### [Brief]
The data below is to be written out exactly, with no pictures.

(Dataset entries)
———

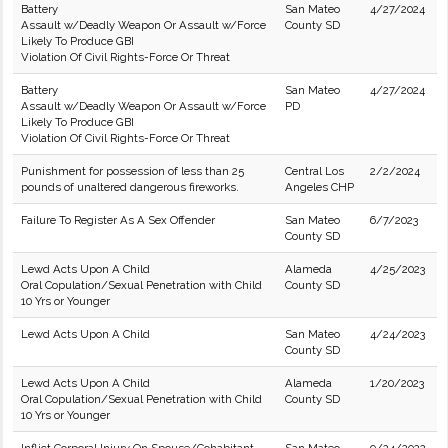
Battery
San Mateo
4/27/2024
Assault w/Deadly Weapon Or Assault w/Force
County SD
Likely To Produce GBI
Violation Of Civil Rights-Force Or Threat
Battery
San Mateo
4/27/2024
Assault w/Deadly Weapon Or Assault w/Force
PD
Likely To Produce GBI
Violation Of Civil Rights-Force Or Threat
Punishment for possession of less than 25
Central Los
2/2/2024
pounds of unaltered dangerous fireworks.
Angeles CHP
Failure To Register As A Sex Offender
San Mateo
6/7/2023
County SD
Lewd Acts Upon A Child
Alameda
4/25/2023
Oral Copulation/Sexual Penetration with Child
County SD
10 Yrs or Younger
Lewd Acts Upon A Child
San Mateo
4/24/2023
County SD
Lewd Acts Upon A Child
Alameda
1/20/2023
Oral Copulation/Sexual Penetration with Child
County SD
10 Yrs or Younger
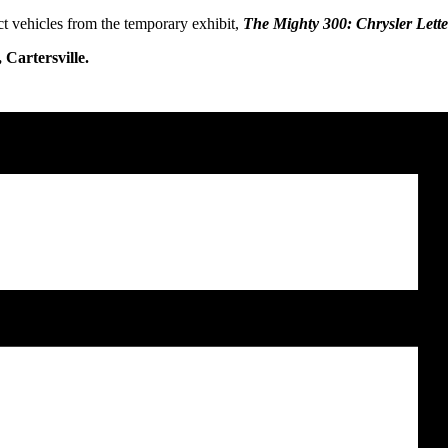
ct vehicles from the temporary exhibit,
The Mighty 300: Chrysler Lette
Cartersville.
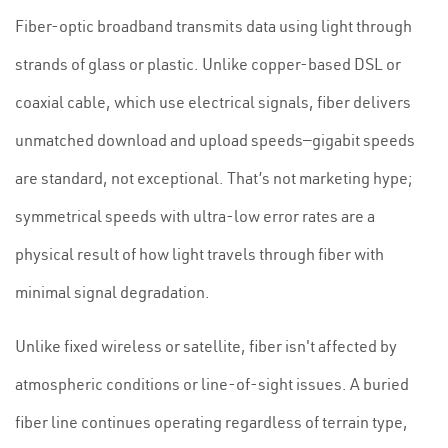
Fiber-optic broadband transmits data using light through
strands of glass or plastic. Unlike copper-based DSL or
coaxial cable, which use electrical signals, fiber delivers
unmatched download and upload speeds—gigabit speeds
are standard, not exceptional. That’s not marketing hype;
symmetrical speeds with ultra-low error rates are a
physical result of how light travels through fiber with
minimal signal degradation.
Unlike fixed wireless or satellite, fiber isn't affected by
atmospheric conditions or line-of-sight issues. A buried
fiber line continues operating regardless of terrain type,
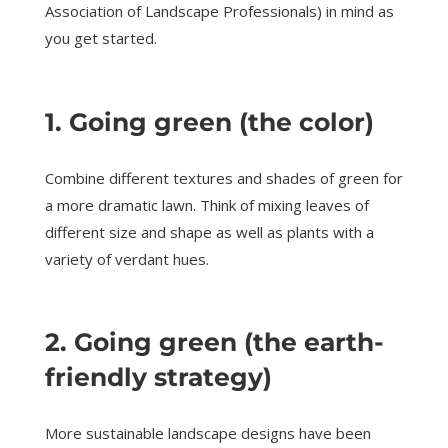
Association of Landscape Professionals) in mind as
you get started.
1. Going green (the color)
Combine different textures and shades of green for
a more dramatic lawn. Think of mixing leaves of
different size and shape as well as plants with a
variety of verdant hues.
2. Going green (the earth-
friendly strategy)
More sustainable landscape designs have been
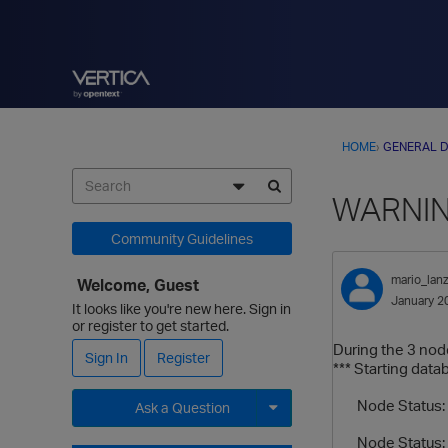
HOME
›
GENERAL D
WARNING 
Community Guidelines
mario_lanz
Welcome, Guest
January 2
It looks like you're new here. Sign in
or register to get started.
During the 3 nodes
Sign In
Register
*** Starting data
Node Status: v
Ask a Question
Node Status: v
Expand for more options.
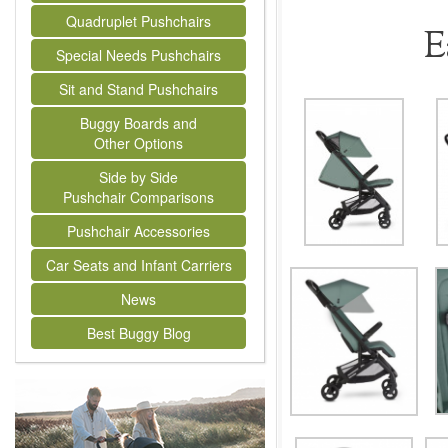
Quadruplet Pushchairs
E
Special Needs Pushchairs
Sit and Stand Pushchairs
Buggy Boards and
Other Options
Side by Side
Pushchair Comparisons
Pushchair Accessories
Car Seats and Infant Carriers
News
Best Buggy Blog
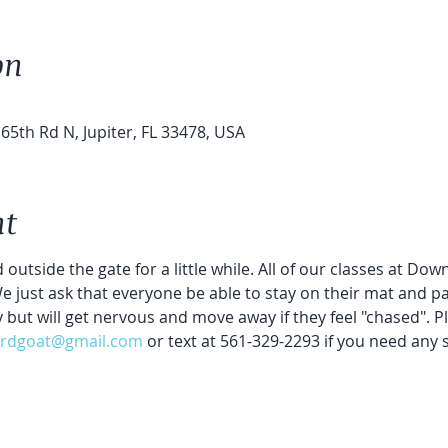
on
65th Rd N, Jupiter, FL 33478, USA
nt
 outside the gate for a little while. All of our classes at Do
 We just ask that everyone be able to stay on their mat and par
y but will get nervous and move away if they feel "chased". P
rdgoat@gmail.com
 or text at 561-329-2293 if you need any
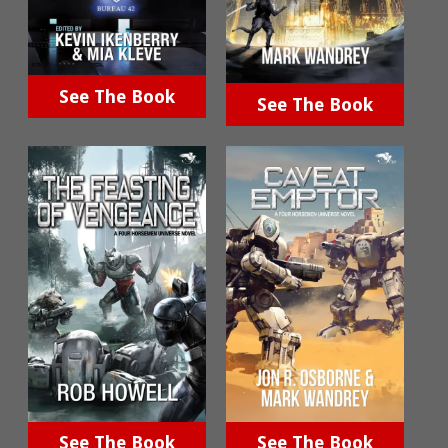
See The Book
See The Book
See The Book
See The Book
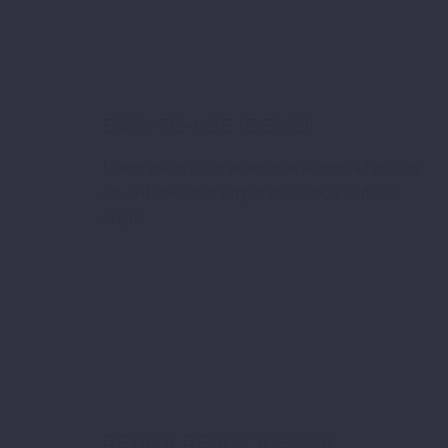
EASY-TO-USE (DEMO)
Lorem ipsum dolor sit ametcon sectetur adipisicing
elit, sed doiusmod tempor incidilabore et dolore
magna
RETINA READY (DEMO)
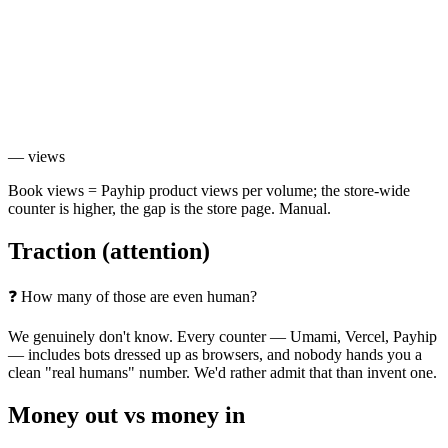
—
views
Book views = Payhip product views per volume; the store-wide
counter is higher, the gap is the store page. Manual.
Traction
(attention)
❓ How many of those are even human?
We genuinely don't know. Every counter — Umami, Vercel, Payhip
— includes bots dressed up as browsers, and nobody hands you a
clean "real humans" number. We'd rather admit that than invent one.
Money out vs
money in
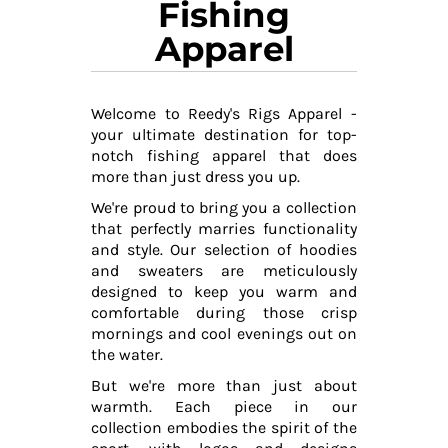
Fishing
Apparel
Welcome to Reedy's Rigs Apparel -
your ultimate destination for top-
notch fishing apparel that does
more than just dress you up.
We're proud to bring you a collection
that perfectly marries functionality
and style. Our selection of hoodies
and sweaters are meticulously
designed to keep you warm and
comfortable during those crisp
mornings and cool evenings out on
the water.
But we're more than just about
warmth. Each piece in our
collection embodies the spirit of the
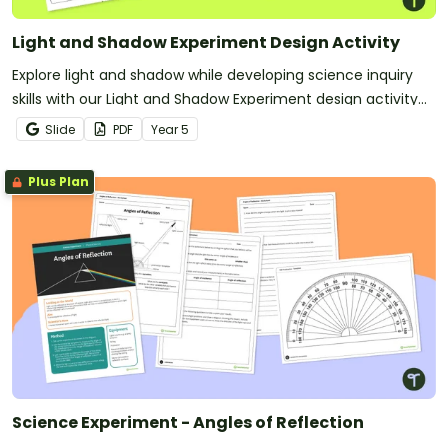
Light and Shadow Experiment Design Activity
Explore light and shadow while developing science inquiry
skills with our Light and Shadow Experiment design activity
pack.
Slide
PDF
Year
5
Plus Plan
Science Experiment - Angles of Reflection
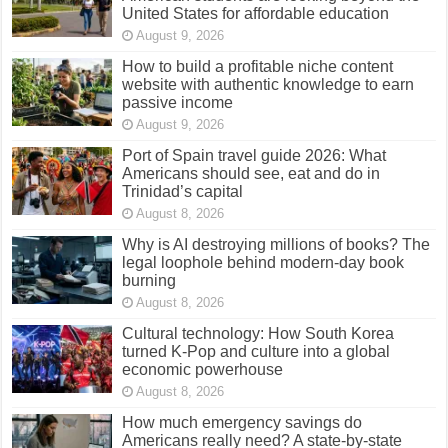
United States for affordable education
August 9, 2026
How to build a profitable niche content
website with authentic knowledge to earn
passive income
August 9, 2026
Port of Spain travel guide 2026: What
Americans should see, eat and do in
Trinidad’s capital
August 8, 2026
Why is AI destroying millions of books? The
legal loophole behind modern-day book
burning
August 8, 2026
Cultural technology: How South Korea
turned K-Pop and culture into a global
economic powerhouse
August 8, 2026
How much emergency savings do
Americans really need? A state-by-state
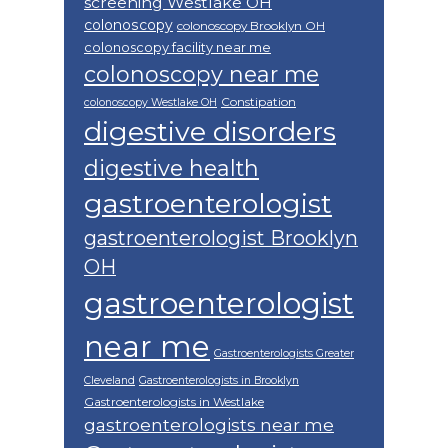
screening Westlake OH
colonoscopy
colonoscopy Brooklyn OH
colonoscopy facility near me
colonoscopy near me
Constipation
colonoscopy Westlake OH
digestive disorders
digestive health
gastroenterologist
gastroenterologist Brooklyn
OH
gastroenterologist
near me
Gastroenterologists Greater
Cleveland
Gastroenterologists in Brooklyn
Gastroenterologists in Westlake
gastroenterologists near me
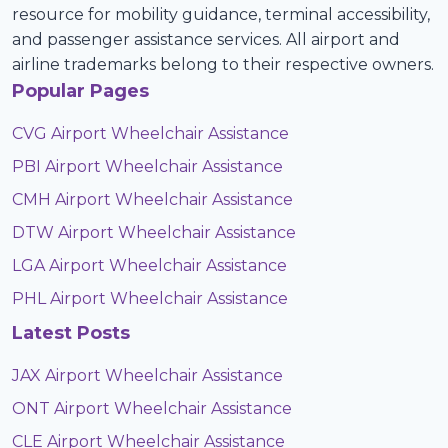
resource for mobility guidance, terminal accessibility,
and passenger assistance services. All airport and
airline trademarks belong to their respective owners.
Popular Pages
CVG Airport Wheelchair Assistance
PBI Airport Wheelchair Assistance
CMH Airport Wheelchair Assistance
DTW Airport Wheelchair Assistance
LGA Airport Wheelchair Assistance
PHL Airport Wheelchair Assistance
Latest Posts
JAX Airport Wheelchair Assistance
ONT Airport Wheelchair Assistance
CLE Airport Wheelchair Assistance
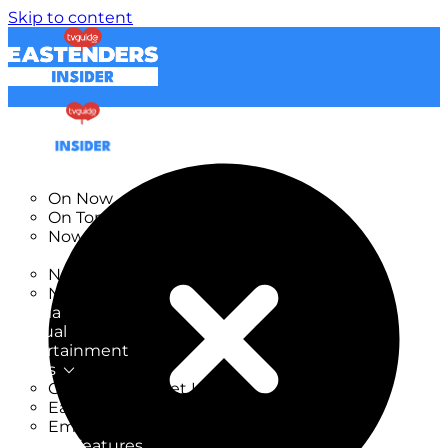
Skip to content
TV Listings
On Now
On Tonight
Now & Next
New
New on TV
New Films
Drama
Factual
Entertainment
Soaps
CoronationStreet Insider
EastEnders Insider
Emmerdale Insider
News & Features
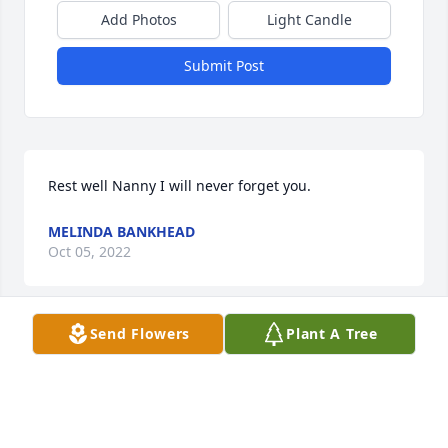
Add Photos
Light Candle
Submit Post
Rest well Nanny I will never forget you.
MELINDA BANKHEAD
Oct 05, 2022
Send Flowers
Plant A Tree
My deepest sympathy for you and your family may 
GOD continue to be with you. 
BEDETTA SMITH
Oct 04, 2022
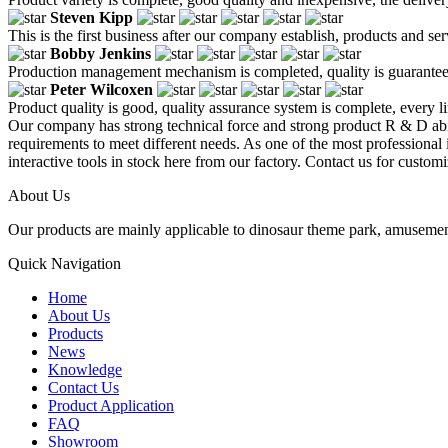
Steven Kipp
This is the first business after our company establish, products and se
Bobby Jenkins
Production management mechanism is completed, quality is guaranteed, h
Peter Wilcoxen
Product quality is good, quality assurance system is complete, every l
Our company has strong technical force and strong product R & D abi
requirements to meet different needs. As one of the most professional i
interactive tools in stock here from our factory. Contact us for customi
About Us
Our products are mainly applicable to dinosaur theme park, amusemen
Quick Navigation
Home
About Us
Products
News
Knowledge
Contact Us
Product Application
FAQ
Showroom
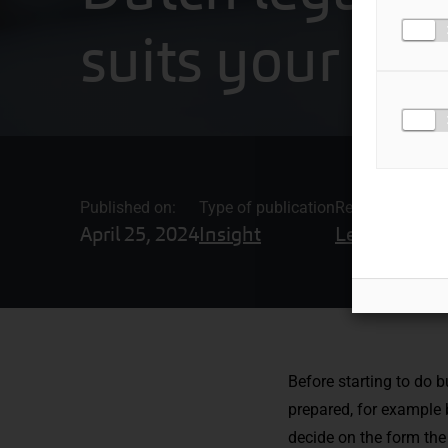
suits your c
Published on:
Type of publication
Related topics
April 25, 2024
Insight
Legal Adviso
Before starting to do 
prepared, for example
decide on the form the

———

### [Answer below]
Battery
San Mateo
4/27/2024
Assault w/Deadly Weapon Or Assault w/Force
County SD
Likely To Produce GBI
Violation Of Civil Rights-Force Or Threat
Battery
San Mateo
4/27/2024
Assault w/Deadly Weapon Or Assault w/Force
PD
Likely To Produce GBI
Violation Of Civil Rights-Force Or Threat
Punishment for possession of less than 25
Central Los
2/2/2024
pounds of unaltered dangerous fireworks.
Angeles CHP
Failure To Register As A Sex Offender
San Mateo
6/7/2023
County SD
Lewd Acts Upon A Child
Alameda
4/25/2023
Oral Copulation/Sexual Penetration with Child
County SD
10 Yrs or Younger
Lewd Acts Upon A Child
San Mateo
4/24/2023
County SD
Lewd Acts Upon A Child
Alameda
1/20/2023
Oral Copulation/Sexual Penetration with Child
County SD
10 Yrs or Younger
ct vehicles from the temporary exhibit,
The Mighty 300: Chrysler Lette
Cartersville.
Fiber-optic broadband transmits data using light through
strands of glass or plastic. Unlike copper-based DSL or
coaxial cable, which use electrical signals, fiber delivers
unmatched download and upload speeds—gigabit speeds
are standard, not exceptional. That’s not marketing hype;
symmetrical speeds with ultra-low error rates are a
physical result of how light travels through fiber with
minimal signal degradation.
Unlike fixed wireless or satellite, fiber isn't affected by
atmospheric conditions or line-of-sight issues. A buried
fiber line continues operating regardless of terrain type,
Association of Landscape Professionals) in mind as
you get started.
1. Going green (the color)
Combine different textures and shades of green for
a more dramatic lawn. Think of mixing leaves of
different size and shape as well as plants with a
variety of verdant hues.
2. Going green (the earth-
friendly strategy)
More sustainable landscape designs have been
HOME
›
GENERAL D
WARNING 
Community Guidelines
mario_lanz
Welcome, Guest
January 2
It looks like you're new here. Sign in
or register to get started.
During the 3 nodes
Sign In
Register
*** Starting data
Node Status: v
Ask a Question
Node Status: v
Expand for more options.
Quadruplet Pushchairs
E
Special Needs Pushchairs
Sit and Stand Pushchairs
Buggy Boards and
Other Options
Side by Side
Pushchair Comparisons
Pushchair Accessories
Car Seats and Infant Carriers
News
Best Buggy Blog
on
65th Rd N, Jupiter, FL 33478, USA
nt
 outside the gate for a little while. All of our classes at Do
 We just ask that everyone be able to stay on their mat and par
y but will get nervous and move away if they feel "chased". P
rdgoat@gmail.com
 or text at 561-329-2293 if you need any
See The Book
See The Book
See The Book
See The Book
EASY-TO-USE (DEMO)
Lorem ipsum dolor sit ametcon sectetur adipisicing
elit, sed doiusmod tempor incidilabore et dolore
magna
RETINA READY (DEMO)
—
views
Book views = Payhip product views per volume; the store-wide
counter is higher, the gap is the store page. Manual.
Traction
(attention)
❓ How many of those are even human?
We genuinely don't know. Every counter — Umami, Vercel, Payhip
— includes bots dressed up as browsers, and nobody hands you a
clean "real humans" number. We'd rather admit that than invent one.
Money out vs
money in
Fishing
Apparel
Welcome to Reedy's Rigs Apparel -
your ultimate destination for top-
notch fishing apparel that does
more than just dress you up.
We're proud to bring you a collection
that perfectly marries functionality
and style. Our selection of hoodies
and sweaters are meticulously
designed to keep you warm and
comfortable during those crisp
mornings and cool evenings out on
the water.
But we're more than just about
warmth. Each piece in our
collection embodies the spirit of the
Light and Shadow Experiment Design Activity
Explore light and shadow while developing science inquiry
skills with our Light and Shadow Experiment design activity
pack.
Slide
PDF
Year
5
Plus Plan
Science Experiment - Angles of Reflection
United States for affordable education
August 9, 2026
How to build a profitable niche content
website with authentic knowledge to earn
passive income
August 9, 2026
Port of Spain travel guide 2026: What
Americans should see, eat and do in
Trinidad’s capital
August 8, 2026
Why is AI destroying millions of books? The
legal loophole behind modern-day book
burning
August 8, 2026
Cultural technology: How South Korea
turned K-Pop and culture into a global
economic powerhouse
August 8, 2026
How much emergency savings do
Americans really need? A state-by-state
screening Westlake OH
colonoscopy
colonoscopy Brooklyn OH
colonoscopy facility near me
colonoscopy near me
Constipation
colonoscopy Westlake OH
digestive disorders
digestive health
gastroenterologist
gastroenterologist Brooklyn
OH
gastroenterologist
near me
Gastroenterologists Greater
Cleveland
Gastroenterologists in Brooklyn
Gastroenterologists in Westlake
gastroenterologists near me
resource for mobility guidance, terminal accessibility,
and passenger assistance services. All airport and
airline trademarks belong to their respective owners.
Popular Pages
CVG Airport Wheelchair Assistance
PBI Airport Wheelchair Assistance
CMH Airport Wheelchair Assistance
DTW Airport Wheelchair Assistance
LGA Airport Wheelchair Assistance
PHL Airport Wheelchair Assistance
Latest Posts
JAX Airport Wheelchair Assistance
ONT Airport Wheelchair Assistance
CLE Airport Wheelchair Assistance
Skip to content
TV Listings
On Now
On Tonight
Now & Next
New
New on TV
New Films
Drama
Factual
Entertainment
Soaps
CoronationStreet Insider
EastEnders Insider
Emmerdale Insider
News & Features
Add Photos
Light Candle
Submit Post
Rest well Nanny I will never forget you.
MELINDA BANKHEAD
Oct 05, 2022
Send Flowers
Plant A Tree
My deepest sympathy for you and your family may 
GOD continue to be with you. 
BEDETTA SMITH
Oct 04, 2022
Steven Kipp
This is the first business after our company establish, products and se
Bobby Jenkins
Production management mechanism is completed, quality is guaranteed, h
Peter Wilcoxen
Product quality is good, quality assurance system is complete, every l
Our company has strong technical force and strong product R & D abi
requirements to meet different needs. As one of the most professional i
interactive tools in stock here from our factory. Contact us for customi
About Us
Our products are mainly applicable to dinosaur theme park, amusemen
Quick Navigation
Home
About Us
Products
News
Knowledge
Contact Us
Product Application
FAQ
Showroom
suits your c
Published on:
Type of publication
Related topics
April 25, 2024
Insight
Legal Adviso
Before starting to do 
prepared, for example
decide on the form the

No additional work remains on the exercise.